There’s tradition and continuity for you.

 

9 responses to “The cattle-carriers of Crovraghan

  1. Would u not be better with a lightweight aluminium floor and sides welded into the floor area of the boat than timber floor and a self drive engine in the boat.With Ritchie hurdles at the dock on both sides where the cattle come off at. I am an experienced island cattle grazier. The boats some are pretty primitive.
    The first thing has to be thought of is preservation of life second safe movement of stock,followed by safe handling facilities when one gets to land on both sides

  2. No doubt that might be so, but I suspect that the system you suggest would cost more and could not be made locally. I am not, however, involved in cattle transport myself, so I’m not sure. Thanks for the comment. bjg

  3. Vancouver British Columbia Canada , One of the first farmer settlers in Vancouver “Samuel McCleery” in 1864 traveled by steamer to Eugene Oregon in The U. S. A. and purchased a herd of cattle and drove them back to Vancouver ! They has to cross numerous large rivers using in some cases “cattle carrier barges” and the Irish born farmer in his diary mentions using his own “farm barge” to move 3 cattle at a time , across the Fraser River on April 5 , 1864 ! The Vancouver Archives does not have a photo of the McCleery Farm Barge or where it might have been built ! Did Irish Farmers have the skills build their own cattle carriers in the 1800 s ?

  4. Certainly, although the boats would not necessarily have been terribly elegant and the level of shipbuilding skills would not have needed to be particularly high.
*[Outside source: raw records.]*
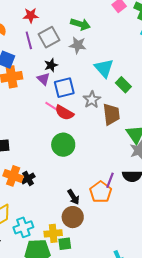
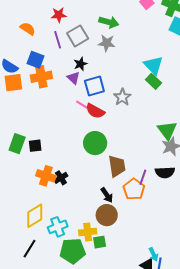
cyan triangle: (104, 68) -> (153, 65), moved
brown trapezoid: (111, 114) -> (117, 166), moved

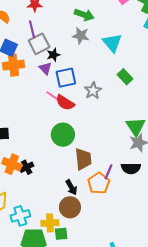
gray square: (78, 36) -> (39, 44), moved
cyan triangle: (153, 65) -> (112, 43), moved

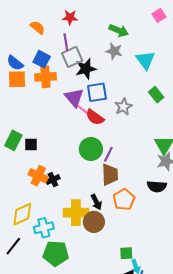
black star: (53, 55) -> (86, 69), size x1.5
purple triangle: (45, 68) -> (74, 98), moved, size x1.5
purple line: (108, 172) -> (108, 154), moved
yellow cross: (50, 223) -> (76, 213), moved, size x1.4
green square: (61, 234) -> (126, 253), moved

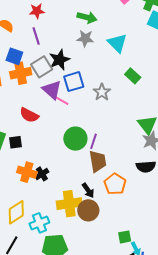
gray square: (72, 57) -> (42, 67), moved
red semicircle: (95, 117) -> (29, 115), moved

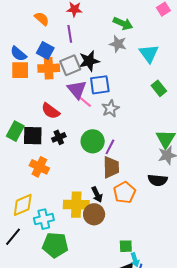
gray star: (102, 92) -> (110, 109), moved
black square: (15, 142) -> (33, 136), size x1.5
black cross: (42, 174) -> (59, 137), moved

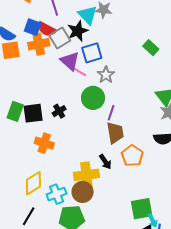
cyan triangle: (149, 54) -> (88, 15), moved
red semicircle: (51, 111) -> (47, 29), moved
green circle: (93, 141) -> (93, 98), moved
brown circle: (94, 214) -> (83, 192), moved
green square: (126, 246) -> (142, 209), size x1.6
See, for example, the drawing “Athlone 1854” on this page. Those are relatively crude vessels, but they are capable of carrying a load (three cattle wouldn’t need a huge vessel). Quite a few people lived on islands on the Shannon and on the Erne, and around the coast, and cattle and other items had to be transported. I would guess, from the name, that Mr McCleery came from the northern part of this island, where there are several bodies of water, inland and coastal, where such load-carriers might have been useful. bjg

  5. Hello,
    I wondered if it would be possible for someone to let me know the source of the images above? We’re very interested in using some of these pictures in a project we’re working on in the Shannon region and would be grateful of any help you can provide.

    Many thanks,
    Rebecca

  6. I’ve responded by email. bjg

  7. Excellent information and the photos really bring it alive. The (Shannon cot?) photo has a familar look of the Barrow and Suir Prong

  8. Thanks. I agree about the cot/prong similarities. And there are the narrow salmon cots too: I wonder if the Suir men ever challenged the Shannon men! On cattle-carrying generally, I think there is more to be learned. bjg

  9. Hi, perhaps the tramway mentioned refers to something similar to the old CIE tramcar that was placed at the top of Ballynacally pier to provide shelter while getting changed out of wetgear?

    The tramcar has since rotted away, and a bench was put in its place by the Ballynacally Tidy Towns.